Visual Neuroscience and Specialist Education

We have been invited to submit a full version of our Knowledge Transfer Partnership proposal with the West of England School and College for Young People with Little or No Sight (http://www.westengland.ac.uk/).

The project aims to bring knowledge of visual neuroscience into specialist visual impairment education, where a large number of children have visual problems that are of a neurological origin (rather than arising from disorders of the eye). This innovative partnership with the University of Lincoln School of Psychology and School of Computer Science will also develop a visual rehabilitation “game”: A fun computer based tool which will benefit children with visual field loss (i.e. “holes” in their vision due to damage to the brains visual pathways).
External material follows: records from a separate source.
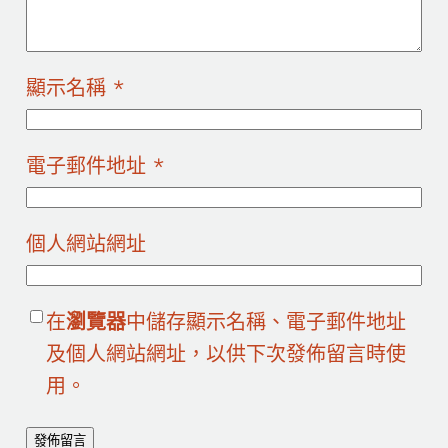
顯示名稱
*
電子郵件地址
*
個人網站網址
在
瀏覽器
中儲存顯示名稱、電子郵件地址
及個人網站網址，以供下次發佈留言時使
用。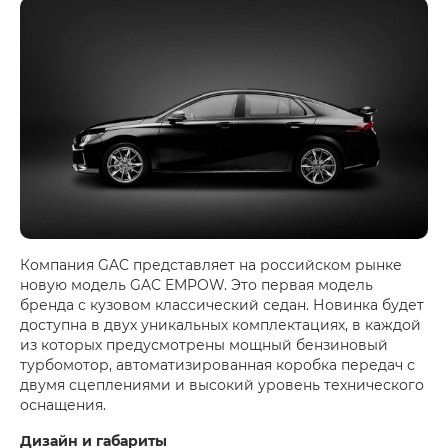
Компания GAC представляет на российском рынке
новую модель GAC EMPOW. Это первая модель
бренда с кузовом классический седан. Новинка будет
доступна в двух уникальных комплектациях, в каждой
из которых предусмотрены мощный бензиновый
турбомотор, автоматизированная коробка передач с
двумя сцеплениями и высокий уровень технического
оснащения.
Дизайн и габариты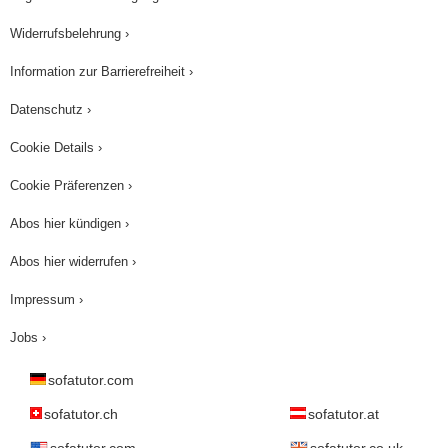
Widerrufsbelehrung ›
Information zur Barrierefreiheit ›
Datenschutz ›
Cookie Details ›
Cookie Präferenzen ›
Abos hier kündigen ›
Abos hier widerrufen ›
Impressum ›
Jobs ›
sofatutor.com
sofatutor.ch
sofatutor.at
sofatutor.com
sofatutor.co.uk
The game will use principles derived from existing programmes used in adults with visual field loss, in which patients have to search for difficult to find objects on a computer screen (a so-called “visual search” task), but modified to make them more interesting and fun for children and to maximise the efficiency of learning.

I am personally excited about the prospect of this project coming to fruition and it represents a great opportunity to generat impact from knowledge derived from neuroscience and psychology in order to put it into practice in specialist education.

References and relevant links

Pambakian ALM, Mannan SK, Hodgson TL & Kennard C (2004) Saccadic visual search training: a treatment for patients with homonymous hemianopia Journal Of Neurology Neurosurgery And Psychiatry  75(10): 1443-1448.